Robin Kramer - 9 months ago 40

Python Question

In my dataframe I will end up with a column that only has few non-nan values. I want to use the non-nan values as grouping variables for all preceding rows that do contain a NaN value. To simulate it, I made the following array:

`count = np.array([np.NaN,np.NaN,np.NaN,3,np.NaN,np.NaN,6,np.NaN,np.NaN,np.NaN,np.NaN,np.NaN,12])`

count = Series(count)

For this array I was able to create a filling function

`def pad_expsamp_time(array):`

sect = np.zeros(array.size) # create array filled with zeros

inds = array.index[array.notnull()] # select the non-zero values

rev_inds = inds[::-1] # sort high to low

# fill array with value until index of value.
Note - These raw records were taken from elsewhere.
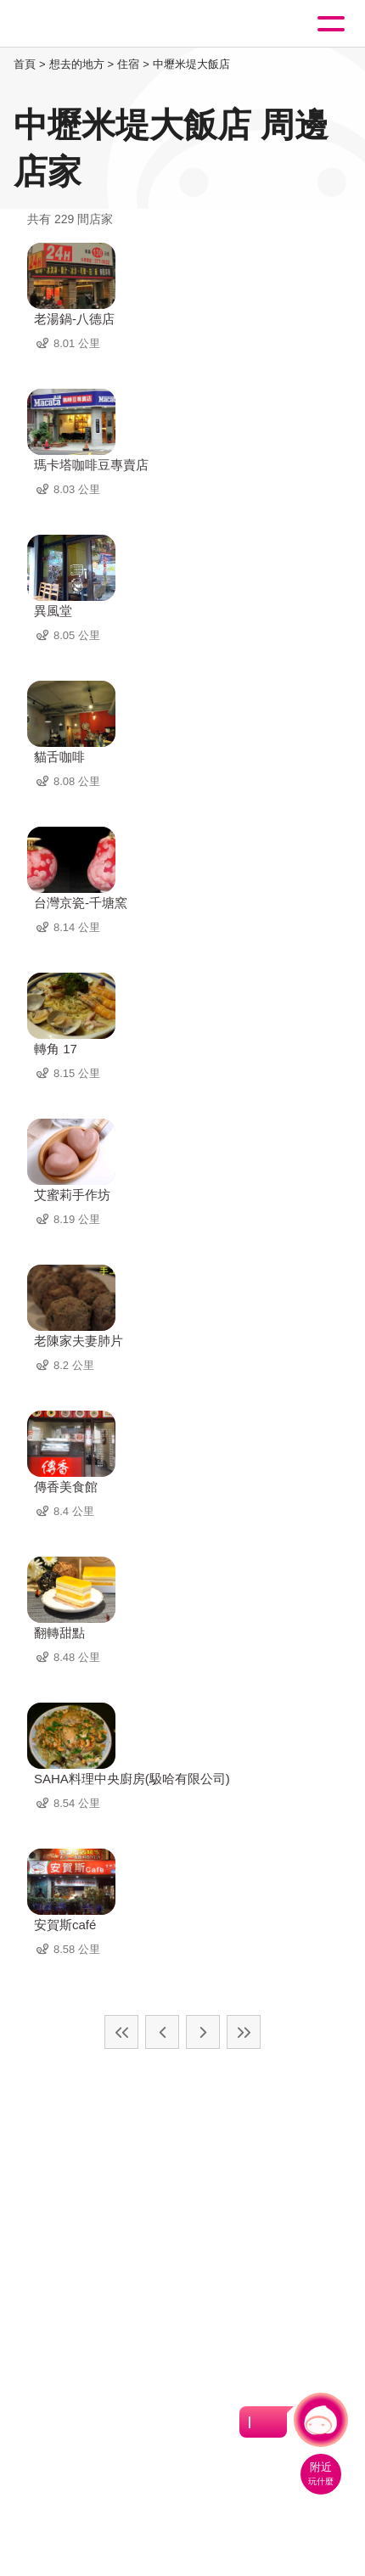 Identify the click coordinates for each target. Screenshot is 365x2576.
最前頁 (121, 2032)
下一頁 (203, 2032)
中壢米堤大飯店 (191, 64)
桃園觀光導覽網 (83, 24)
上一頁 (162, 2032)
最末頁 (244, 2032)
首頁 (25, 64)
Repeat for lower values.

for i in rev_inds:

sect[:i] = i

return Series(sect)

This function works, when it can assume that the indices of the non-nan values is equal to the actual values. However,

For example, what if array count is:

`count = np.array([np.NaN,np.NaN,np.NaN,1,np.NaN,np.NaN,2,np.NaN,np.NaN,np.NaN,np.NaN,np.NaN,3])`

And the desired output is

`count = np.array([1,1,1,1,2,2,2,3,3,3,3,3,3]`

It is possible that there are NaNs at the end of the array. I would like these to stay NaNs, so that the dataframe will ignore them.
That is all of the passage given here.